Tupac et les Isley Brothers

Contre la grisouille, le réenchantement. Aujourd’hui : les Isley Brothers et Tupac Shakur.

The Isley Brothers, Let’s Fall in Love, 1979

D’un côté, nous avons des ténors de la soul/funk, qui se sont illustrés dans les années 50 et 60 avec du R’nB, puis dans les années 70 et 80 avec un gros son funk.Let’s Fall in love est typique de cette époque : tempo ralenti, thématique de l’amour plus que prononcée, chant feutré, guitare qui chiale et caisse claire en avant.
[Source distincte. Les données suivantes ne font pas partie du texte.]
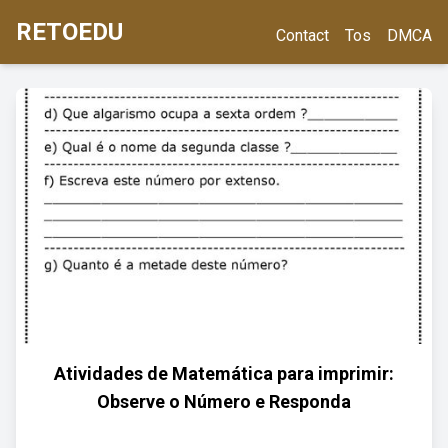
RETOEDU
Contact
Tos
DMCA
Atividades de Matemática para imprimir:
Observe o Número e Responda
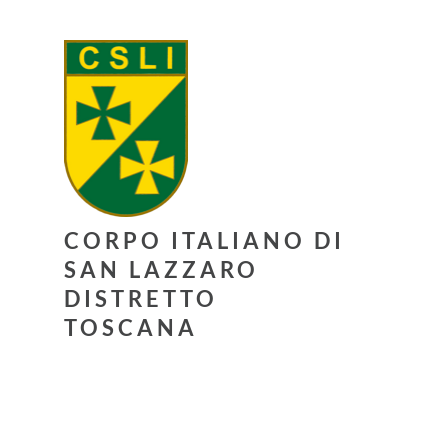
CORPO ITALIANO DI
SAN LAZZARO
DISTRETTO
TOSCANA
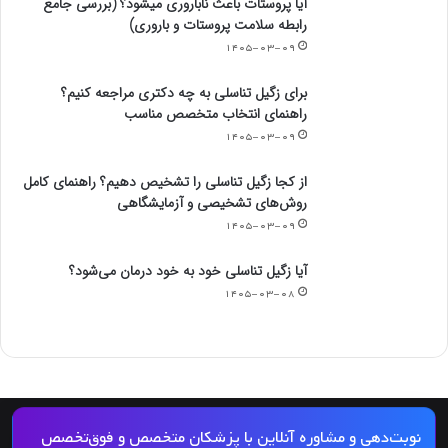
آیا پروستات باعث ناباروری میشود؟ (بررسی جامع
رابطه سلامت پروستات و باروری)
۱۴۰۵-۰۳-۰۹
برای زگیل تناسلی به چه دکتری مراجعه کنیم؟
راهنمای انتخاب متخصص مناسب
۱۴۰۵-۰۳-۰۹
از کجا زگیل تناسلی را تشخیص دهیم؟ راهنمای کامل
روش‌های تشخیصی و آزمایشگاهی
۱۴۰۵-۰۳-۰۹
آیا زگیل تناسلی خود به خود درمان می‌شود؟
۱۴۰۵-۰۳-۰۸
© کپی رایت 2026, کلیه حقوق مادی و معنوی این مجله و کلیه خدمات آن محفوظ و متعلق
نوبت‌دهی و مشاوره آنلاین با پزشکان متخصص و فوق‌تخصص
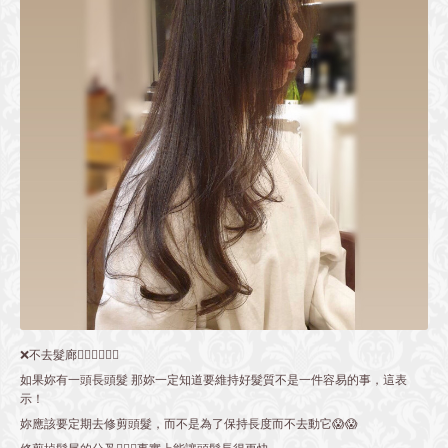
❌不去髮廊🙅🏻‍♂️🙅🏼‍♀️
如果妳有一頭長頭髮 那妳一定知道要維持好髮質不是一件容易的事，這表
示！
妳應該要定期去修剪頭髮，而不是為了保持長度而不去動它😱😱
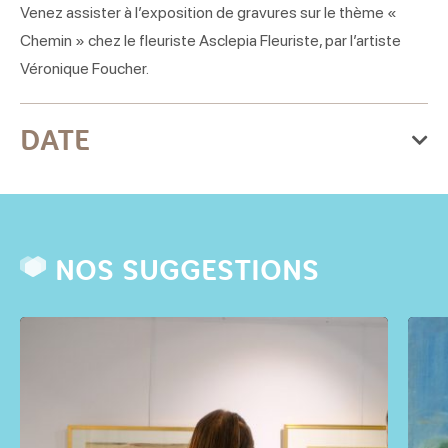
Venez assister à l’exposition de gravures sur le thème «
Chemin » chez le fleuriste Asclepia Fleuriste, par l’artiste
Véronique Foucher.
DATE
Du mercredi 01 juillet 2026
au mardi 01 septembre 2026
Lundi
NOS SUGGESTIONS
Ouvert
Mardi
Ouvert
Mercredi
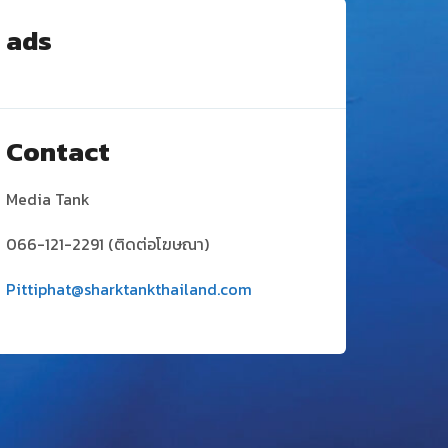
ads
Contact
Media Tank
066-121-2291 (ติดต่อโฆษณา)
Pittiphat@sharktankthailand.com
Tous les ingrédients qui font de ce morceau un incontournable de la soul/funk, tendance natalité, comme dirait l’autre.

Tupac, Better Dayz2002

De l’autre, nous avons un rappeur mort, à savoir l’illustre Tupac Shakur. Décédé en 1996 à l’âge de 25 ans des suites d’une fusillade en voiture, il a très rapidement acquis le statut de mythe.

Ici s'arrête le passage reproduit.